TASK INSTRUCTIONS: Output all of the data exactly as it appears, but leave out any pictures it contains.

:::

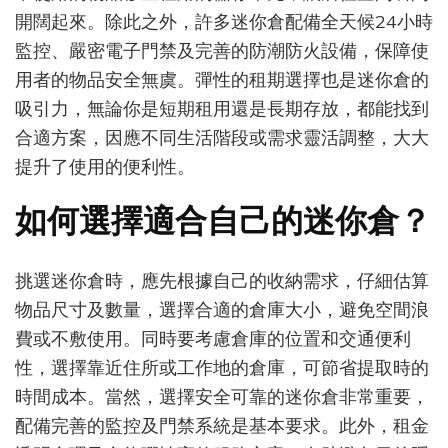
開闊起來。除此之外，許多迷你倉配備全天候24小時
監控、嚴密電子門禁及完善的防潮防火設備，保障使
用者的物品安全無虞。彈性的租期選擇也是迷你倉的
吸引力，無論你是短期租用還是長期存放，都能找到
合適方案，因應不同生活階段或需求靈活調整，大大
提升了使用的便利性。
如何選擇適合自己的迷你倉？
挑選迷你倉時，應先根據自己的收納需求，仔細估算
物品尺寸及數量，選擇合適的倉庫大小，避免空間浪
費或不敷使用。同時要考慮倉庫的位置和交通便利
性，選擇靠近住所或工作地的倉庫，可節省提取時的
時間成本。當然，選擇安全可靠的迷你倉非常重要，
配備完善的監控及門禁系統是基本要求。此外，租金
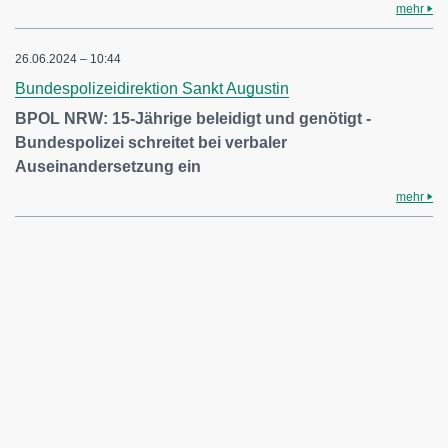
mehr
26.06.2024 – 10:44
Bundespolizeidirektion Sankt Augustin
BPOL NRW: 15-Jährige beleidigt und genötigt -
Bundespolizei schreitet bei verbaler
Auseinandersetzung ein
mehr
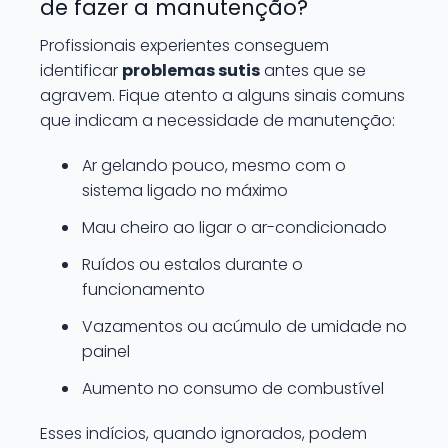
de fazer a manutenção?
Profissionais experientes conseguem
identificar
problemas sutis
antes que se
agravem. Fique atento a alguns sinais comuns
que indicam a necessidade de manutenção:
Ar gelando pouco, mesmo com o
sistema ligado no máximo
Mau cheiro ao ligar o ar-condicionado
Ruídos ou estalos durante o
funcionamento
Vazamentos ou acúmulo de umidade no
painel
Aumento no consumo de combustível
Esses indícios, quando ignorados, podem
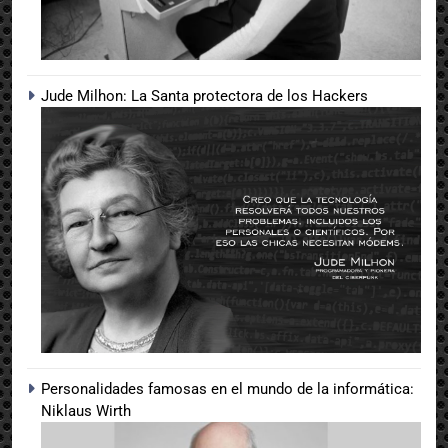
Jude Milhon: La Santa protectora de los Hackers
Personalidades famosas en el mundo de la informática:
Niklaus Wirth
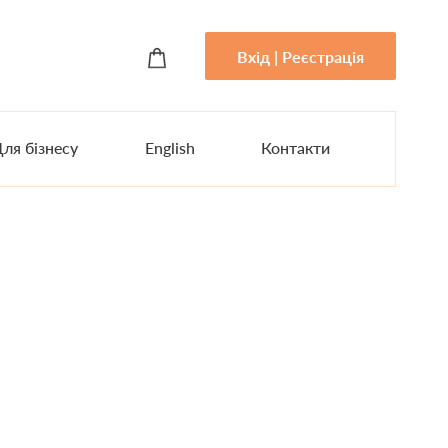
Вхід | Реєстрація
ля бізнесу
English
Контакти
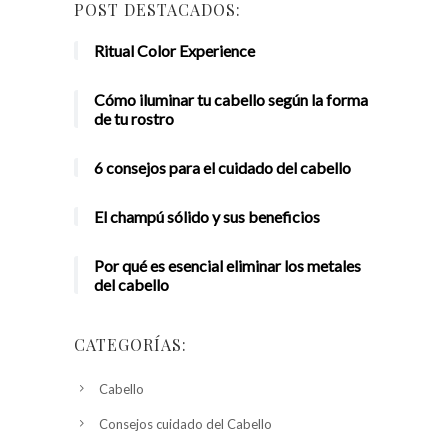
POST DESTACADOS:
Ritual Color Experience
Cómo iluminar tu cabello según la forma
de tu rostro
6 consejos para el cuidado del cabello
El champú sólido y sus beneficios
Por qué es esencial eliminar los metales
del cabello
CATEGORÍAS:
Cabello
Consejos cuidado del Cabello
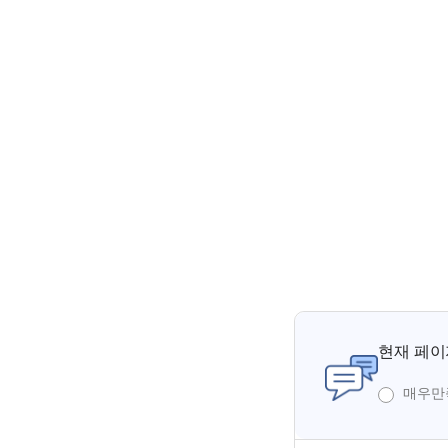
현재 페이
매우만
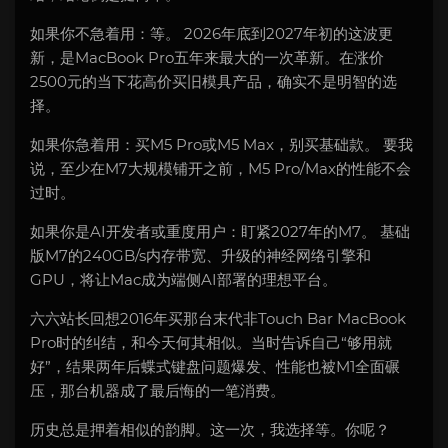
如果你不急着用：等。 2026年底到2027年初的这波更
新，是MacBook Pro五年来最大的一次革新。在涨价
2500元的当下花高价买旧模具产品，确实不是明智的选
择。
如果你急着用：买M5 Pro或M5 Max，别买基础款。 要我
说，至少在M7大规模铺开之前，M5 Pro/Max的性能不会
过时。
如果你是AI开发者或重度用户：盯紧2027年的M7。 基础
版M7的240GB/s内存带宽、升级的神经网络引擎和
GPU，将让Mac成为端侧AI部署的理想平台。
六六站长回想2016年买那台末代非Touch Bar MacBook
Pro时的纠结，和今天何其相似。当时告诉自己“够用就
好”，结果两年后蝶式键盘问题爆发、性能也被M1全面碾
压，那台机器成了最后悔的一笔消费。
历史总是押着相似的韵脚。这一次，我选择等。你呢？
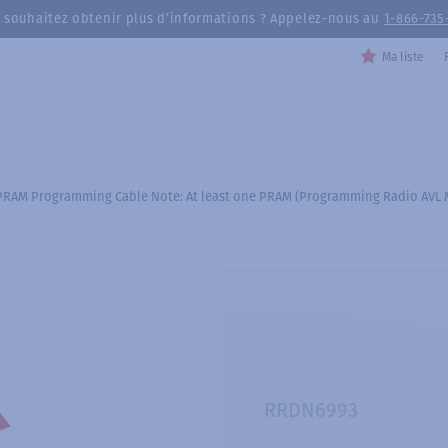
 souhaitez obtenir plus d’informations ? Appelez-nous au
1-866-735
Ma liste
PRAM Programming Cable Note: At least one PRAM (Programming Radio AVL M
RRDN6993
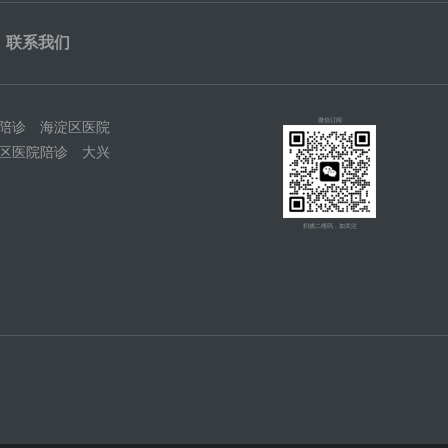
联系我们
微信订阅
陪诊
海淀区医院
区医院陪诊
大兴
扫描二维码，加关注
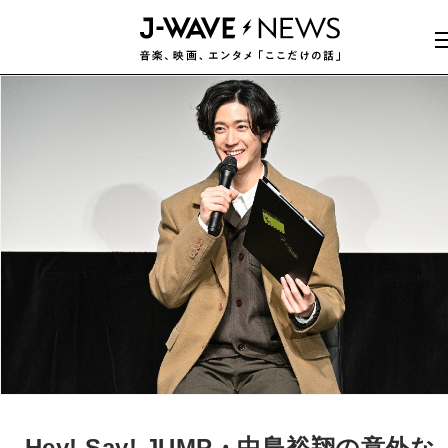
Hey! Say! JUMP・中島裕翔の意外な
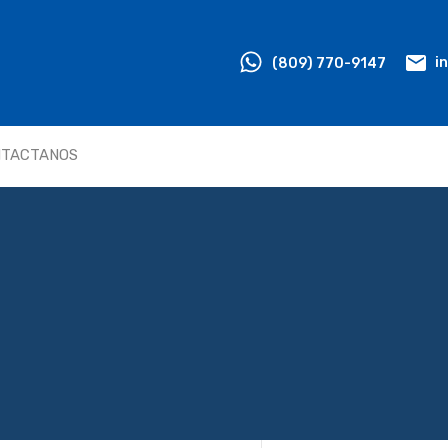
HOME
PROPIEDADES
(809) 770-9147
i
NTACTANOS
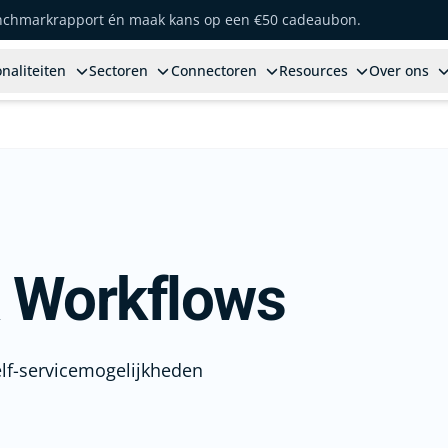
enchmarkrapport én maak kans op een €50 cadeaubon.
naliteiten
Sectoren
Connectoren
Resources
Over ons
& Workflows
elf-servicemogelijkheden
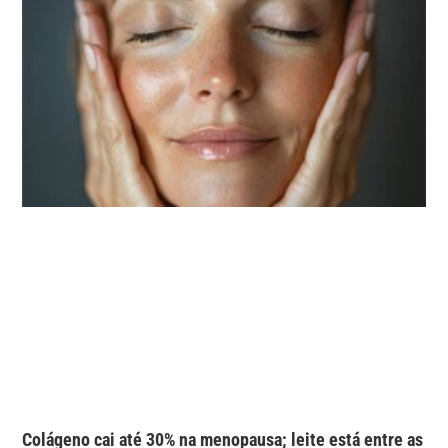
Colágeno cai até 30% na menopausa; leite está entre as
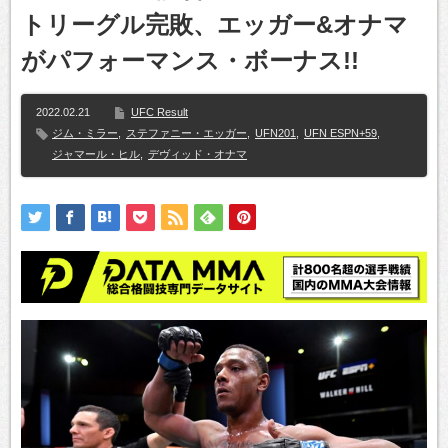
トリーグル完敗、エッガー&オナマ
がパフォーマンス・ボーナス!!
2022.02.21
UFC Result
ジム・ミラー
,
ステファニー・エッガー
,
UFN201
,
UFN ESPN+59
,
ジャマール・ヒル
,
デヴィッド・オナマ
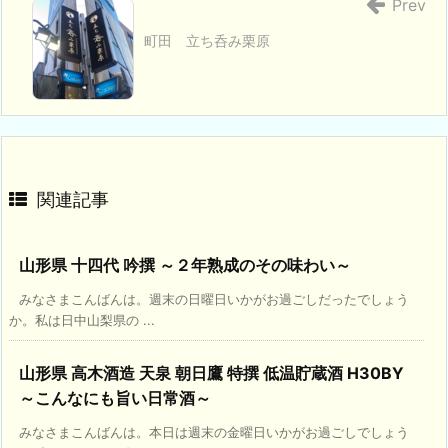
Prev
町田 立ち呑み栗原
関連記事
山形県 十四代 吟撰 ～２年熟成のその味わい～
みなさまこんばんは。週末の日曜日いかがお過ごしだったでしょう
か。私は日中山梨県の ...
山形県 高木酒造 天泉 朝日鷹 特撰 低温貯蔵酒 H30BY
～こんなにも旨い日常酒～
みなさまこんばんは。本日は週末の金曜日いかがお過ごしでしょう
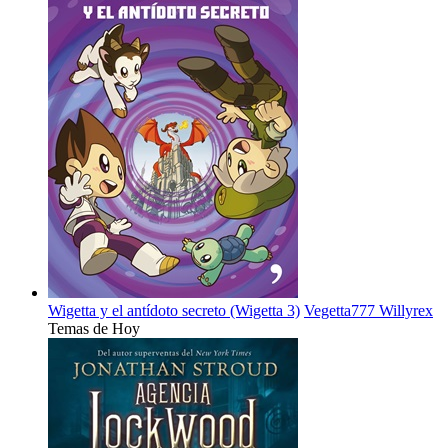
Wigetta y el antídoto secreto (Wigetta 3)
Vegetta777
Willyrex
Temas de Hoy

:::

RESULT OF THE EXERCISE:
開闊起來。除此之外，許多迷你倉配備全天候24小時
監控、嚴密電子門禁及完善的防潮防火設備，保障使
用者的物品安全無虞。彈性的租期選擇也是迷你倉的
吸引力，無論你是短期租用還是長期存放，都能找到
合適方案，因應不同生活階段或需求靈活調整，大大
提升了使用的便利性。
如何選擇適合自己的迷你倉？
挑選迷你倉時，應先根據自己的收納需求，仔細估算
物品尺寸及數量，選擇合適的倉庫大小，避免空間浪
費或不敷使用。同時要考慮倉庫的位置和交通便利
性，選擇靠近住所或工作地的倉庫，可節省提取時的
時間成本。當然，選擇安全可靠的迷你倉非常重要，
配備完善的監控及門禁系統是基本要求。此外，租金
mehr
26.06.2024 – 10:44
Bundespolizeidirektion Sankt Augustin
BPOL NRW: 15-Jährige beleidigt und genötigt -
Bundespolizei schreitet bei verbaler
Auseinandersetzung ein
mehr
de fazer a manutenção?
Profissionais experientes conseguem
identificar
problemas sutis
antes que se
agravem. Fique atento a alguns sinais comuns
que indicam a necessidade de manutenção:
Ar gelando pouco, mesmo com o
sistema ligado no máximo
Mau cheiro ao ligar o ar-condicionado
Ruídos ou estalos durante o
funcionamento
Vazamentos ou acúmulo de umidade no
painel
Aumento no consumo de combustível
Esses indícios, quando ignorados, podem
Jude Milhon: La Santa protectora de los Hackers
Personalidades famosas en el mundo de la informática:
Niklaus Wirth
Вхід | Реєстрація
ля бізнесу
English
Контакти
POST DESTACADOS:
Ritual Color Experience
Cómo iluminar tu cabello según la forma
de tu rostro
6 consejos para el cuidado del cabello
El champú sólido y sus beneficios
Por qué es esencial eliminar los metales
del cabello
CATEGORÍAS:
Cabello
Consejos cuidado del Cabello
현재 페이
매우만
如果你不急着用：等。 2026年底到2027年初的这波更
新，是MacBook Pro五年来最大的一次革新。在涨价
2500元的当下花高价买旧模具产品，确实不是明智的选
择。
如果你急着用：买M5 Pro或M5 Max，别买基础款。 要我
说，至少在M7大规模铺开之前，M5 Pro/Max的性能不会
过时。
如果你是AI开发者或重度用户：盯紧2027年的M7。 基础
版M7的240GB/s内存带宽、升级的神经网络引擎和
GPU，将让Mac成为端侧AI部署的理想平台。
六六站长回想2016年买那台末代非Touch Bar MacBook
Pro时的纠结，和今天何其相似。当时告诉自己“够用就
好”，结果两年后蝶式键盘问题爆发、性能也被M1全面碾
压，那台机器成了最后悔的一笔消费。
历史总是押着相似的韵脚。这一次，我选择等。你呢？
 souhaitez obtenir plus d’informations ? Appelez-nous au
1-866-735
Ma liste
PRAM Programming Cable Note: At least one PRAM (Programming Radio AVL M
RRDN6993
联系我们
微信订阅
陪诊
海淀区医院
区医院陪诊
大兴
扫描二维码，加关注
Hey! Say! JUMP・中島裕翔の意外な
HOME
PROPIEDADES
(809) 770-9147
i
NTACTANOS
enchmarkrapport én maak kans op een €50 cadeaubon.
naliteiten
Sectoren
Connectoren
Resources
Over ons
& Workflows
elf-servicemogelijkheden
Colágeno cai até 30% na menopausa; leite está entre as
トリーグル完敗、エッガー&オナマ
がパフォーマンス・ボーナス!!
2022.02.21
UFC Result
ジム・ミラー
,
ステファニー・エッガー
,
UFN201
,
UFN ESPN+59
,
ジャマール・ヒル
,
デヴィッド・オナマ
Prev
町田 立ち呑み栗原
関連記事
山形県 十四代 吟撰 ～２年熟成のその味わい～
みなさまこんばんは。週末の日曜日いかがお過ごしだったでしょう
か。私は日中山梨県の ...
山形県 高木酒造 天泉 朝日鷹 特撰 低温貯蔵酒 H30BY
～こんなにも旨い日常酒～
みなさまこんばんは。本日は週末の金曜日いかがお過ごしでしょう
Wigetta y el antídoto secreto (Wigetta 3)
Vegetta777
Willyrex
Temas de Hoy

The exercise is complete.